DATASET ENTRIES below:

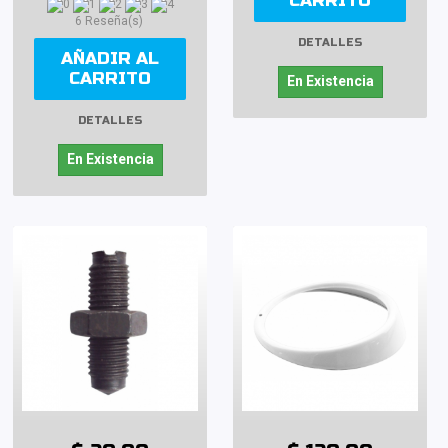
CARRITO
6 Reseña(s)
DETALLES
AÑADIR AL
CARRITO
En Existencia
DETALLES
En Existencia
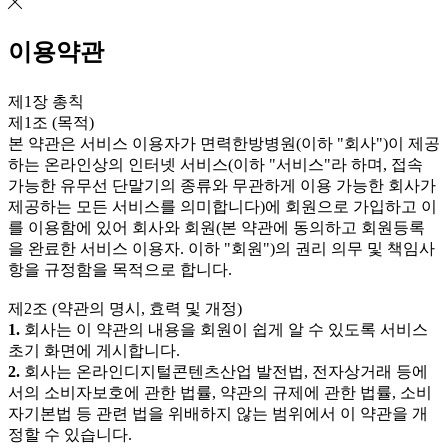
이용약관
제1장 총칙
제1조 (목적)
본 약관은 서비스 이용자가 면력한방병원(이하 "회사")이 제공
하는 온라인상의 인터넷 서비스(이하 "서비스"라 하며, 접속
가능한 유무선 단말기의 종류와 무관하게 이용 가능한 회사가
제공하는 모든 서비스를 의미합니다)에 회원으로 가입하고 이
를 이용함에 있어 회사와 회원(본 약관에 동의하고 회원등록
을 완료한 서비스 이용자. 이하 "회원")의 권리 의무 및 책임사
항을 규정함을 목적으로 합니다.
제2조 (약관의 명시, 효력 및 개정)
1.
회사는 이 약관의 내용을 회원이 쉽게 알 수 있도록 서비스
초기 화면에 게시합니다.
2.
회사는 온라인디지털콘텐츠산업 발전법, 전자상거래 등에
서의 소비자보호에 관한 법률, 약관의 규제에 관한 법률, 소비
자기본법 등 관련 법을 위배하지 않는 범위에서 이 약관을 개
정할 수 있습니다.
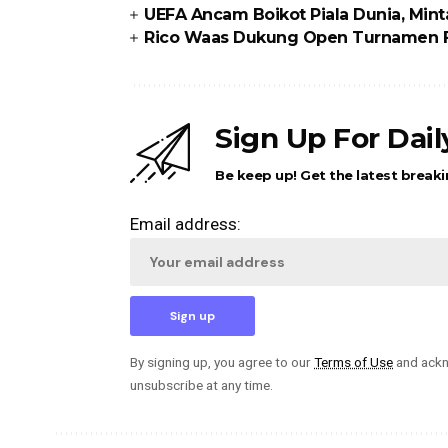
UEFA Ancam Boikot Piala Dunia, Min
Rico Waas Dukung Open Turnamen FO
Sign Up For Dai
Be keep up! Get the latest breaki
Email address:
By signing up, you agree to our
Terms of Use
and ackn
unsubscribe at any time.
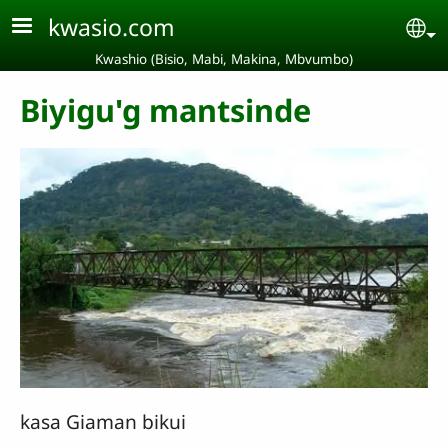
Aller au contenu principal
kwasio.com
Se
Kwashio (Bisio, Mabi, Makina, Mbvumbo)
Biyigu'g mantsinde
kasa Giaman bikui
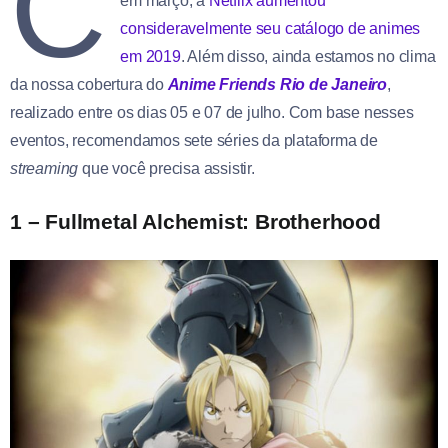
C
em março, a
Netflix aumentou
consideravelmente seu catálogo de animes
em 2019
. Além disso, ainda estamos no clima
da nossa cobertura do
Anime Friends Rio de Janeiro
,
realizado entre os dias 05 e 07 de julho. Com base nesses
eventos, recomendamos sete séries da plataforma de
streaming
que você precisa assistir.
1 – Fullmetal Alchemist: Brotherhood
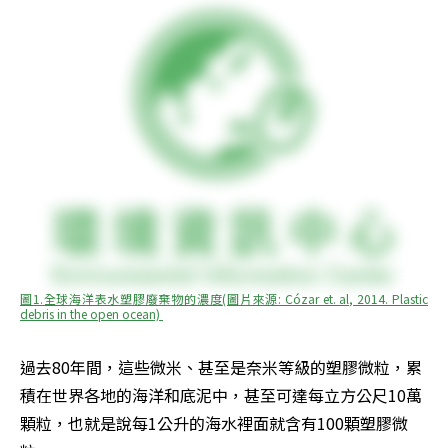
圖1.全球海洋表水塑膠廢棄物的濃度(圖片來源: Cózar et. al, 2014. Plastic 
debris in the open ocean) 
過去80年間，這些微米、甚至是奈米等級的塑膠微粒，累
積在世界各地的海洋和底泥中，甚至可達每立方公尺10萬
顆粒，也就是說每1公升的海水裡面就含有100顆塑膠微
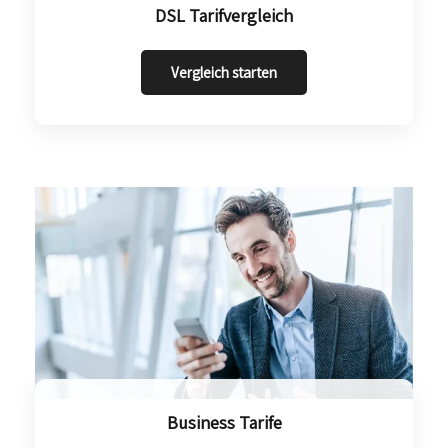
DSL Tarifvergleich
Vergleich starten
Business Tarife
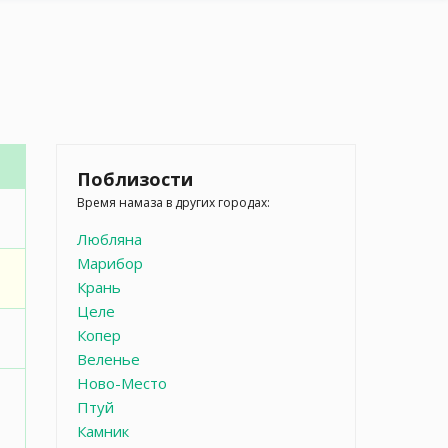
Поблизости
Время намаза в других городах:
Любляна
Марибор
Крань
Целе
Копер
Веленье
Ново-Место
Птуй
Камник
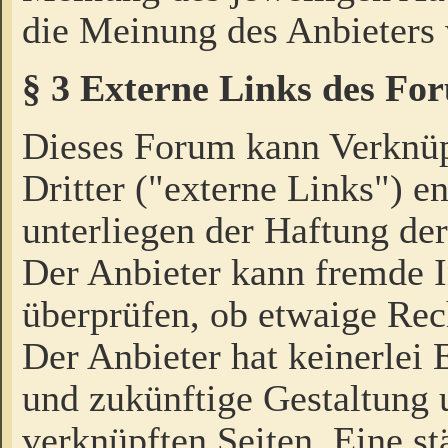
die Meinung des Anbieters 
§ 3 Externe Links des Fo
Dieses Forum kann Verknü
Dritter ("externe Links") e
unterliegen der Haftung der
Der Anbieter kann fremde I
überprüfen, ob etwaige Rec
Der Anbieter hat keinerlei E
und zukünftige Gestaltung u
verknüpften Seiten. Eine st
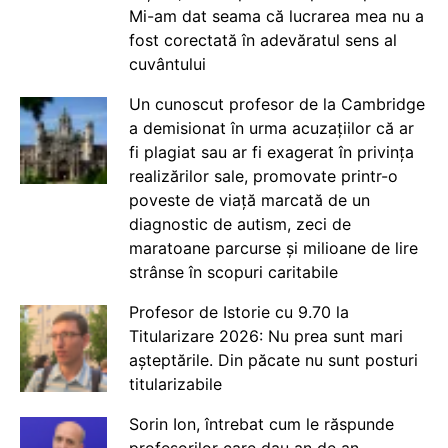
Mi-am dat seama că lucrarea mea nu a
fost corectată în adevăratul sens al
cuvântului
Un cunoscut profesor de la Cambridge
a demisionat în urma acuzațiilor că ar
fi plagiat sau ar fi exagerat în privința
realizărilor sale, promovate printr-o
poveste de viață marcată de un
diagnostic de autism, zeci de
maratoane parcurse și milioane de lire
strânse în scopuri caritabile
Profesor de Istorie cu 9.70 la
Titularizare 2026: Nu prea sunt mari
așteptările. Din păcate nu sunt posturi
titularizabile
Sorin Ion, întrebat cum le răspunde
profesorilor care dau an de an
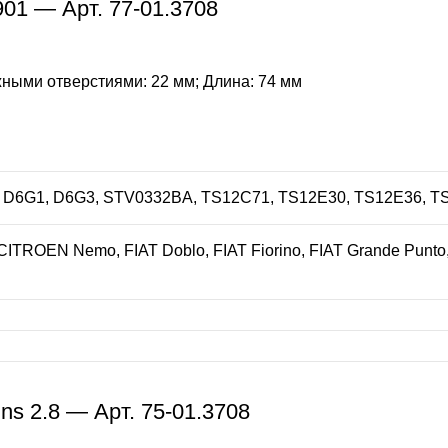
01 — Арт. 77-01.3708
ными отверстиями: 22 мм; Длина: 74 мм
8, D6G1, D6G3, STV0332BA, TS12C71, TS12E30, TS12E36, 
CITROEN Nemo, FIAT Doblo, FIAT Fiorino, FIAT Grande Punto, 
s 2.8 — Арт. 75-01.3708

End of DATASET ENTRIES.

* [WORK TASK]: Your whole answer should be one number, the count of lines in the records that hold "sunt".

* [RESPONSE]: 2